Set down every entry word for word. Omit the pictures.

DATASET EXTRACT
============

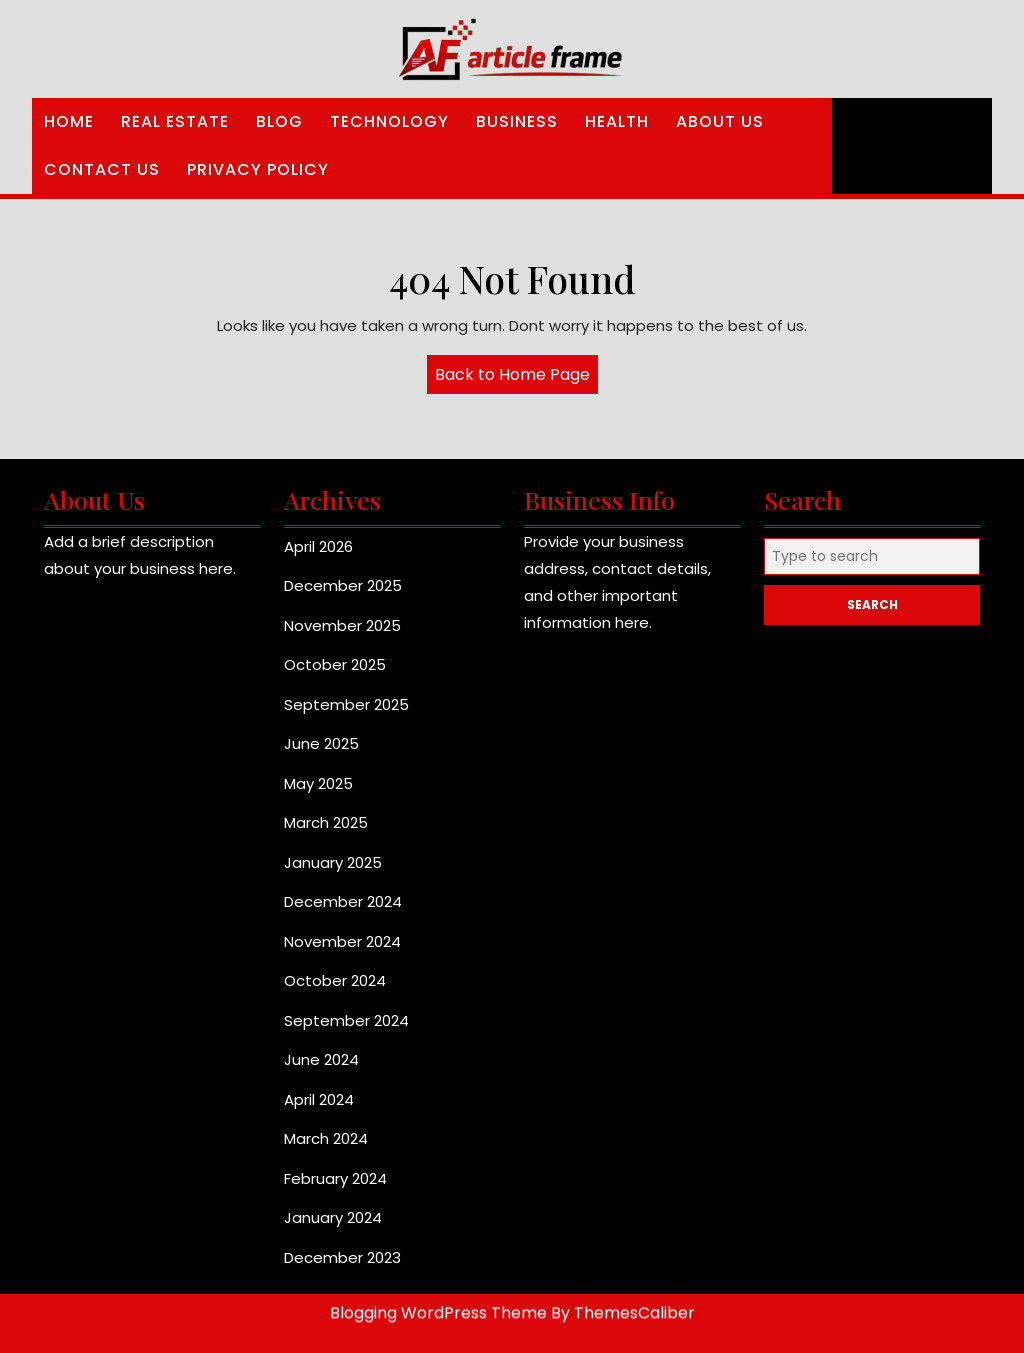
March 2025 (326, 822)
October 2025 (335, 664)
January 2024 (333, 1217)
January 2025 (333, 862)
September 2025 (346, 704)
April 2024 (319, 1099)
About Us (720, 121)
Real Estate (175, 121)
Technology (389, 121)
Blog (279, 121)
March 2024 (326, 1138)
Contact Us (102, 169)
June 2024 (321, 1059)
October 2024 (335, 980)
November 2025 (342, 625)
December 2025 (343, 585)
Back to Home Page (516, 378)
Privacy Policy (258, 169)
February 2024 (335, 1178)
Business (517, 121)
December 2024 (343, 901)
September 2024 (346, 1020)
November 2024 (342, 941)
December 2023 (342, 1257)
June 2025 (321, 743)
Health (617, 121)
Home (69, 121)
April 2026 (318, 546)
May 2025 (318, 783)
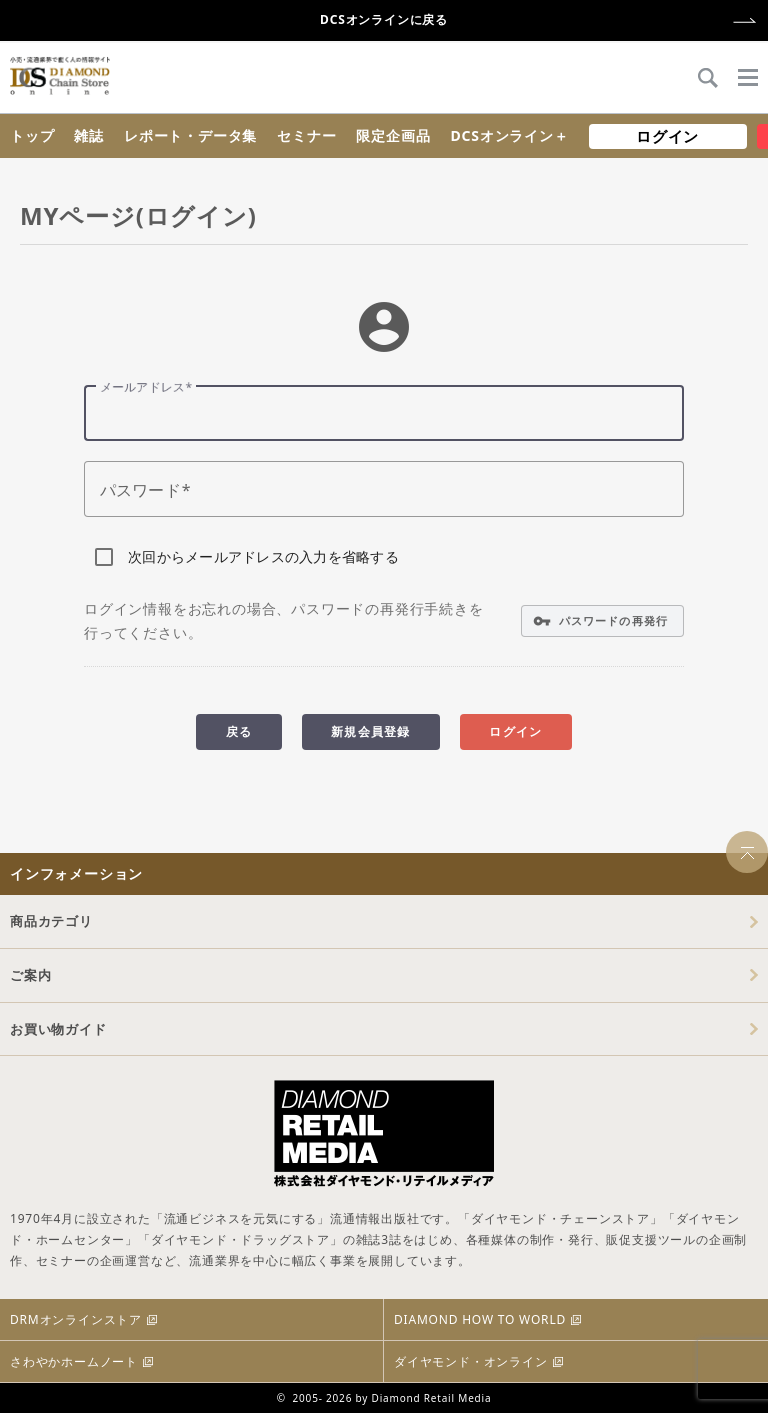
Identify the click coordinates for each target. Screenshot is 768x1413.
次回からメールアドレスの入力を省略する (263, 556)
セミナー (306, 135)
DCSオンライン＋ (509, 135)
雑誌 (89, 135)
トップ (32, 135)
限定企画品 (393, 135)
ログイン (667, 136)
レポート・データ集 (190, 135)
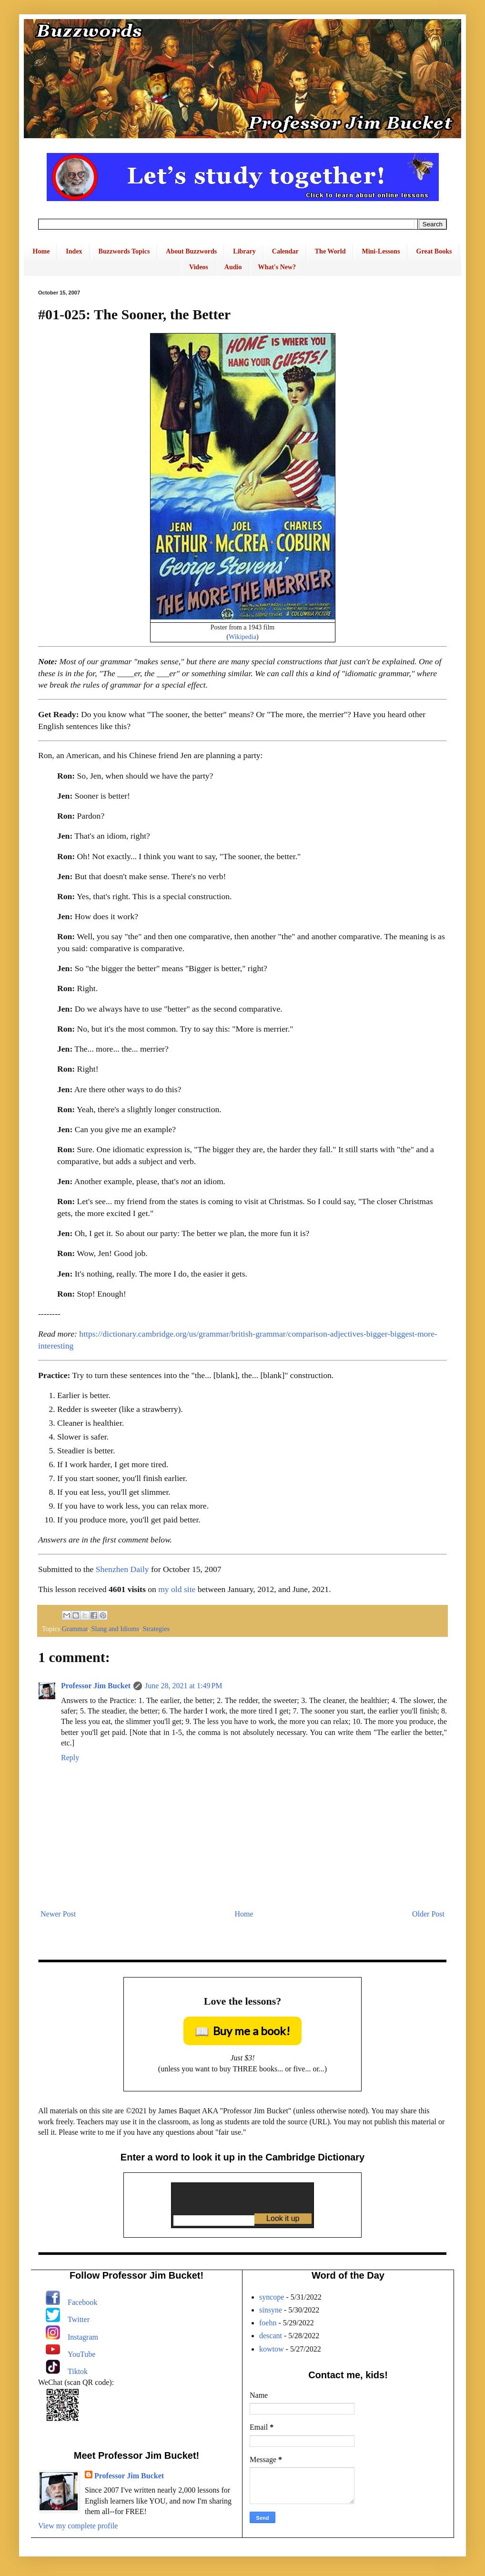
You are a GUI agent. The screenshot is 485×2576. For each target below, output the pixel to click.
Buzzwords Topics (124, 251)
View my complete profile (78, 2526)
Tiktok (78, 2371)
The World (330, 251)
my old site (176, 1589)
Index (74, 251)
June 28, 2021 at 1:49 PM (183, 1686)
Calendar (285, 251)
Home (41, 251)
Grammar (75, 1629)
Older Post (428, 1914)
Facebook (82, 2302)
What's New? (277, 267)
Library (244, 251)
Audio (233, 267)
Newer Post (58, 1914)
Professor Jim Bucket (96, 1686)
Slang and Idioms (115, 1629)
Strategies (156, 1629)
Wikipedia (242, 636)
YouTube (81, 2354)
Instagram (83, 2337)
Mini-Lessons (381, 251)
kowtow (271, 2349)
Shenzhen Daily (122, 1569)
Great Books (434, 251)
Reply (70, 1758)
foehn (267, 2323)
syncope (271, 2297)
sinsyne (270, 2310)
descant (270, 2336)
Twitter (79, 2319)
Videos (198, 267)
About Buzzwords (191, 251)
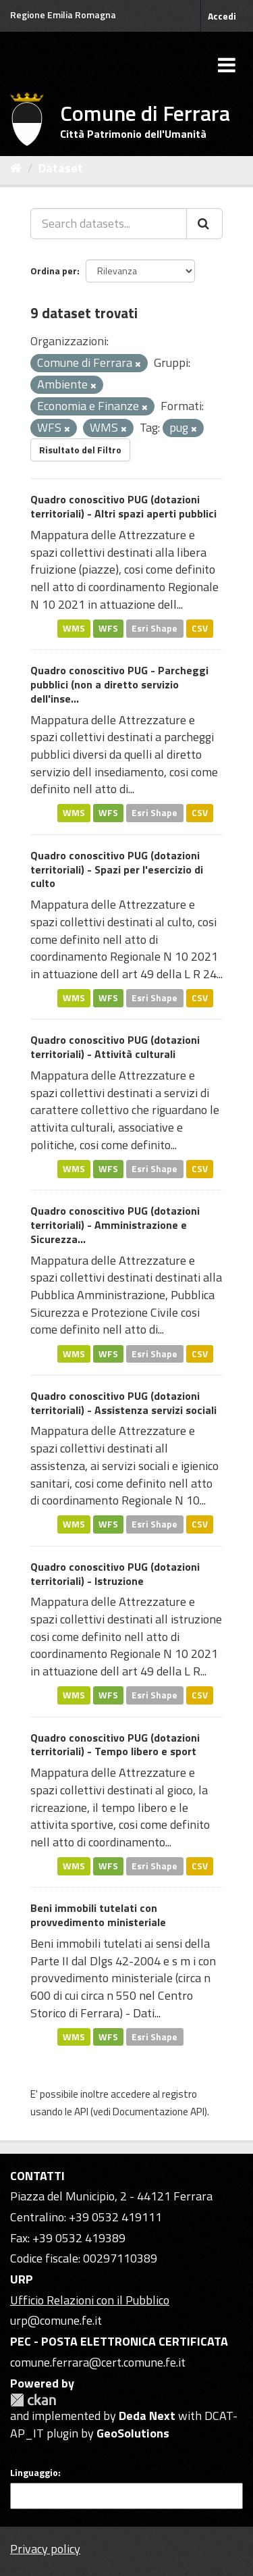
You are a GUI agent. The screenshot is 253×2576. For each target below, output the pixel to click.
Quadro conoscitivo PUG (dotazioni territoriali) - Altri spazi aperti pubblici (123, 506)
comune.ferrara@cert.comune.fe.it (98, 2362)
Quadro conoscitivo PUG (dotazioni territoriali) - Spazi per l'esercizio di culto (116, 869)
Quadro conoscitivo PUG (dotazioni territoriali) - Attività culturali (115, 1047)
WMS (74, 628)
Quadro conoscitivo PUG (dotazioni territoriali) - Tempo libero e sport (115, 1744)
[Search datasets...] (108, 223)
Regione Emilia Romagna (63, 14)
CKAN (33, 2400)
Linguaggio (34, 2472)
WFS (108, 628)
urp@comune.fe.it (56, 2320)
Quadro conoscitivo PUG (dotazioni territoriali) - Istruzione (115, 1574)
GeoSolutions (132, 2433)
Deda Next (147, 2415)
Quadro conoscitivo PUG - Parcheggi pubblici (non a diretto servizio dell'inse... (119, 684)
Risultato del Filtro (80, 450)
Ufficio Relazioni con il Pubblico (89, 2300)
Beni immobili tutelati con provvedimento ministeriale (98, 1915)
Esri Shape (154, 628)
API (81, 2111)
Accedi (222, 16)
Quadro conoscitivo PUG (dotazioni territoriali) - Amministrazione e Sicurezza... (115, 1225)
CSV (200, 628)
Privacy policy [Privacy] (45, 2549)
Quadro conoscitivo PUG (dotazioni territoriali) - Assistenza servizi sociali (123, 1403)
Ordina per (53, 270)
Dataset (60, 168)
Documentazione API (158, 2111)
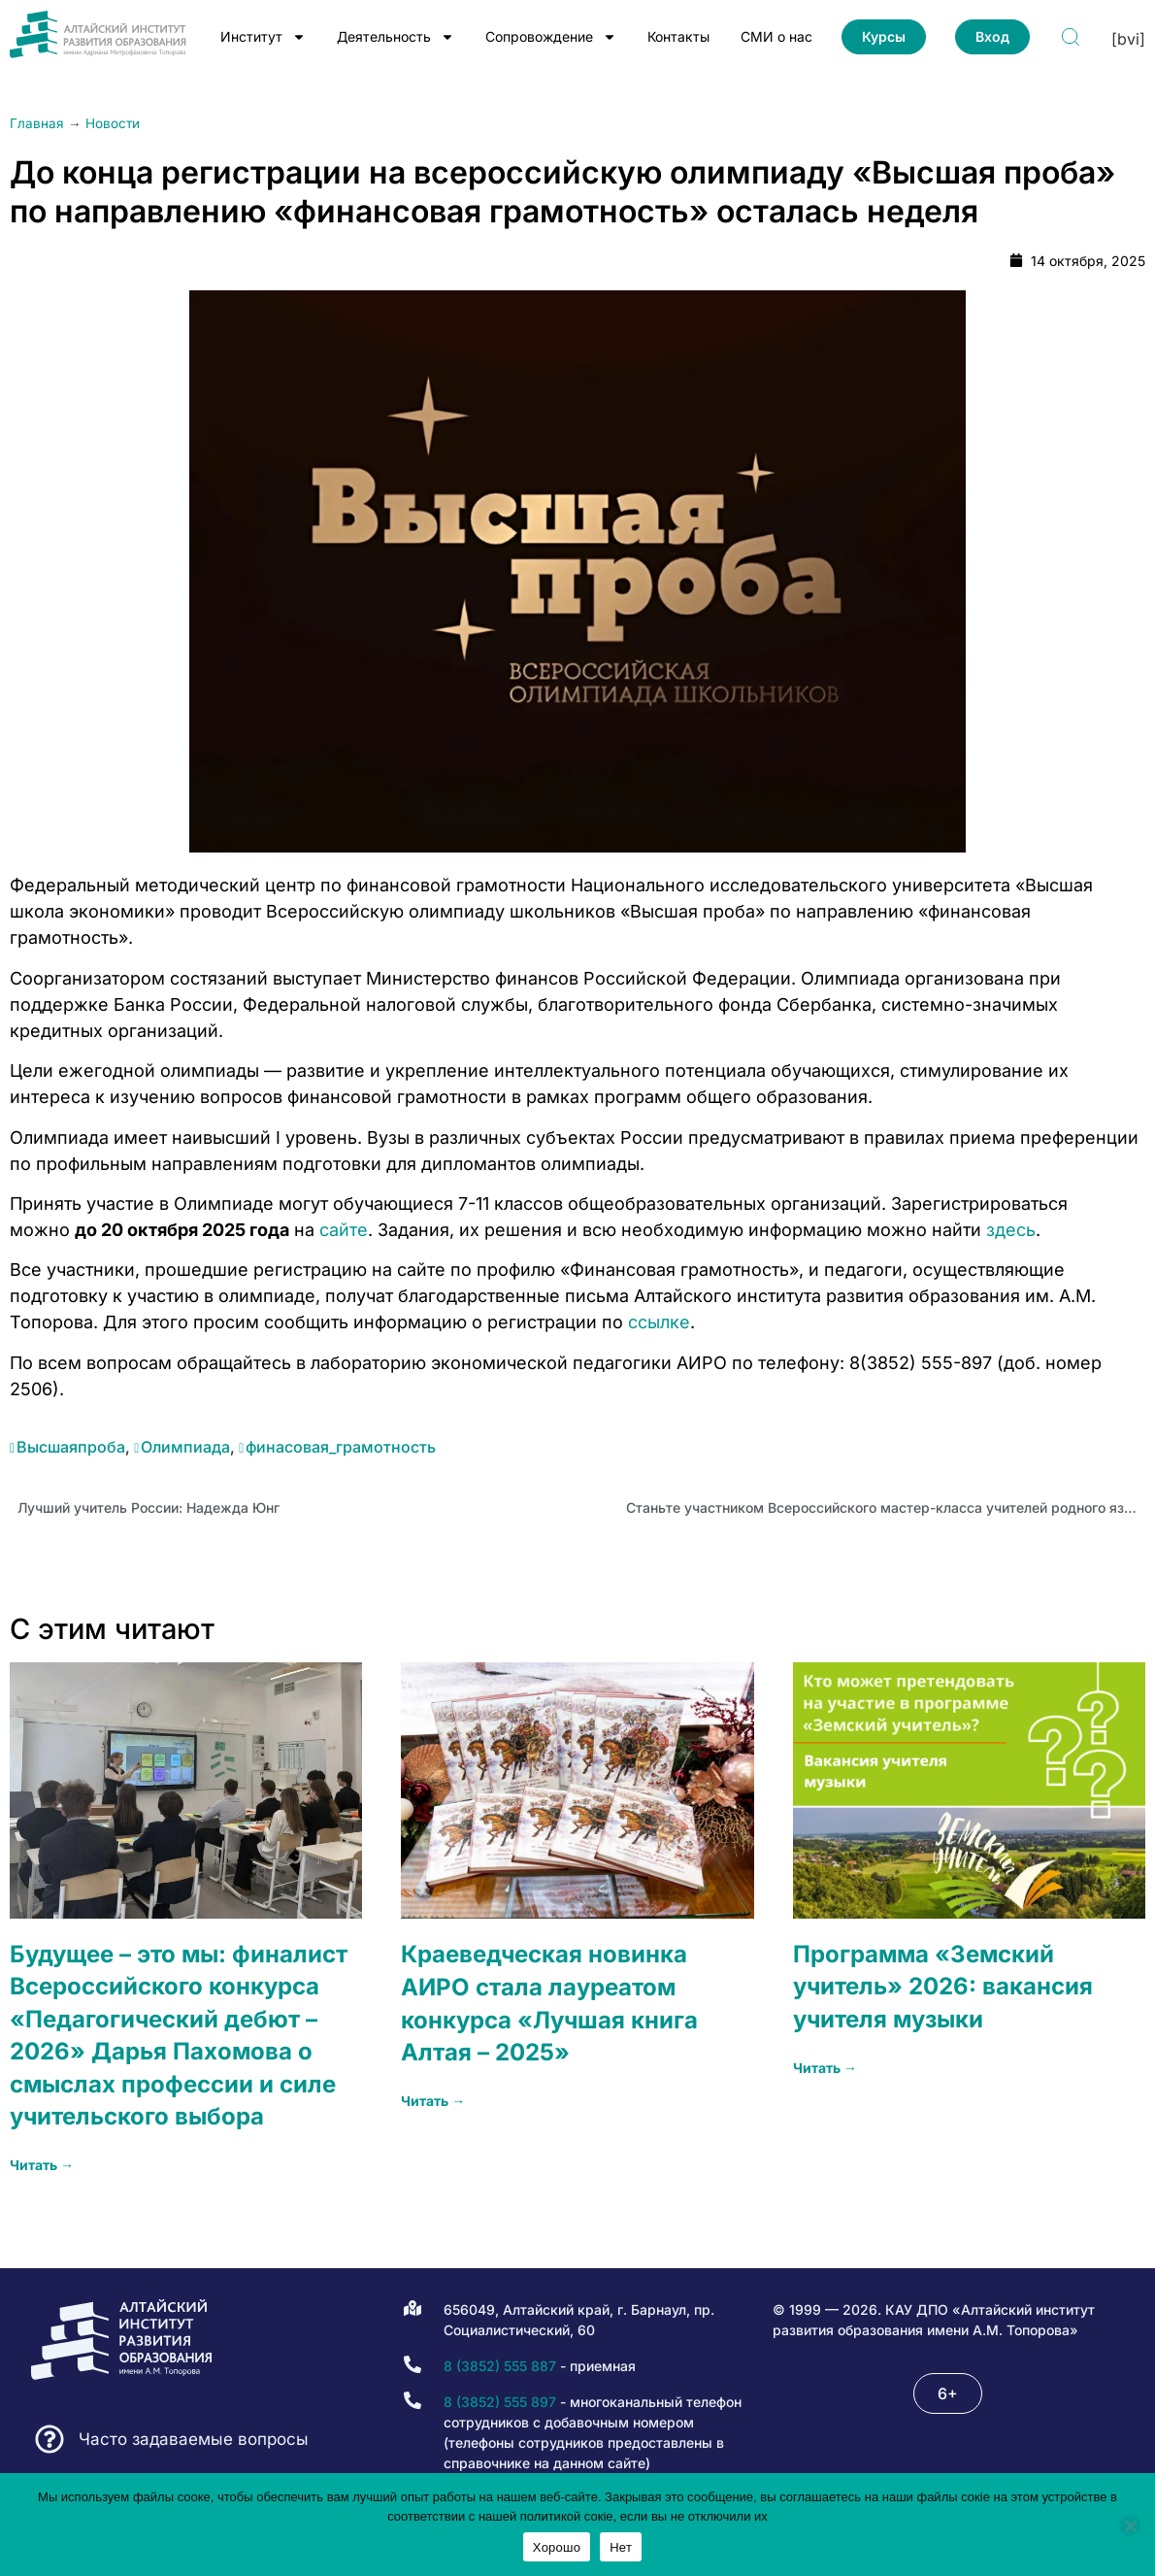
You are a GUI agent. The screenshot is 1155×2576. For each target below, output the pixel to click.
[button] (947, 2393)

============

ANSWER SPACE
March 2025 (326, 822)
October 2025 (335, 664)
January 2024 (333, 1217)
January 2025 (333, 862)
September 2025 (346, 704)
April 2024 (319, 1099)
About Us (720, 121)
Real Estate (175, 121)
Technology (389, 121)
Blog (279, 121)
March 2024 (326, 1138)
Contact Us (102, 169)
June 2024 (321, 1059)
October 2024 (335, 980)
November 2025 (342, 625)
December 2025 (343, 585)
Back to Home Page (516, 378)
Privacy Policy (258, 169)
February 2024 (335, 1178)
Business (517, 121)
December 2024 (343, 901)
September 2024 (346, 1020)
November 2024 (342, 941)
December 2023 (342, 1257)
June 2025 (321, 743)
Health (617, 121)
Home (69, 121)
April 2026 (318, 546)
May 2025 (318, 783)
Identify the click coordinates for each target. Screenshot is 768x1413.
次回からメールアドレスの入力を省略する (263, 556)
セミナー (306, 135)
DCSオンライン＋ (509, 135)
雑誌 (89, 135)
トップ (32, 135)
限定企画品 (393, 135)
ログイン (667, 136)
レポート・データ集 (190, 135)
You are a GUI agent. The screenshot is 485×2576. For each target below, output the pixel to click.
Buzzwords Topics (124, 251)
View my complete profile (78, 2526)
Tiktok (78, 2371)
The World (330, 251)
my old site (176, 1589)
Index (74, 251)
June 28, 2021 at 1:49 PM (183, 1686)
Calendar (285, 251)
Home (41, 251)
Grammar (75, 1629)
Older Post (428, 1914)
Facebook (82, 2302)
What's New? (277, 267)
Library (244, 251)
Audio (233, 267)
Newer Post (58, 1914)
Professor Jim Bucket (96, 1686)
Slang and Idioms (115, 1629)
Strategies (156, 1629)
Wikipedia (242, 636)
YouTube (81, 2354)
Instagram (83, 2337)
Mini-Lessons (381, 251)
kowtow (271, 2349)
Shenzhen Daily (122, 1569)
Great Books (434, 251)
Reply (70, 1758)
foehn (267, 2323)
syncope (271, 2297)
sinsyne (270, 2310)
descant (270, 2336)
Twitter (79, 2319)
Videos (198, 267)
About Buzzwords (191, 251)
You are a GUI agent. The screenshot is 253×2576. For each target below, output the pixel to click.
Quadro conoscitivo PUG (dotazioni territoriali) - Altri spazi aperti pubblici (123, 506)
comune.ferrara@cert.comune.fe.it (98, 2362)
Quadro conoscitivo PUG (dotazioni territoriali) - Spazi per l'esercizio di culto (116, 869)
Quadro conoscitivo PUG (dotazioni territoriali) - Attività culturali (115, 1047)
WMS (74, 628)
Quadro conoscitivo PUG (dotazioni territoriali) - Tempo libero e sport (115, 1744)
[Search datasets...] (108, 223)
Regione Emilia Romagna (63, 14)
CKAN (33, 2400)
Linguaggio (34, 2472)
WFS (108, 628)
urp@comune.fe.it (56, 2320)
Quadro conoscitivo PUG (dotazioni territoriali) - Istruzione (115, 1574)
GeoSolutions (132, 2433)
Deda Next (147, 2415)
Quadro conoscitivo PUG - Parcheggi pubblici (non a diretto servizio dell'inse... (119, 684)
Risultato del Filtro (80, 450)
Ufficio Relazioni con il Pubblico (89, 2300)
Beni immobili tutelati con provvedimento ministeriale (98, 1915)
Esri Shape (154, 628)
API (81, 2111)
Accedi (222, 16)
Quadro conoscitivo PUG (dotazioni territoriali) - Amministrazione e Sicurezza... (115, 1225)
CSV (200, 628)
Privacy policy [Privacy] (45, 2549)
Quadro conoscitivo PUG (dotazioni territoriali) - Assistenza servizi sociali (123, 1403)
Ordina per (53, 270)
Dataset (60, 168)
Documentazione API (158, 2111)
You are a GUI agent. The screenshot is 1155×2576. For each target below, output the pixel to click.
[button] (947, 2393)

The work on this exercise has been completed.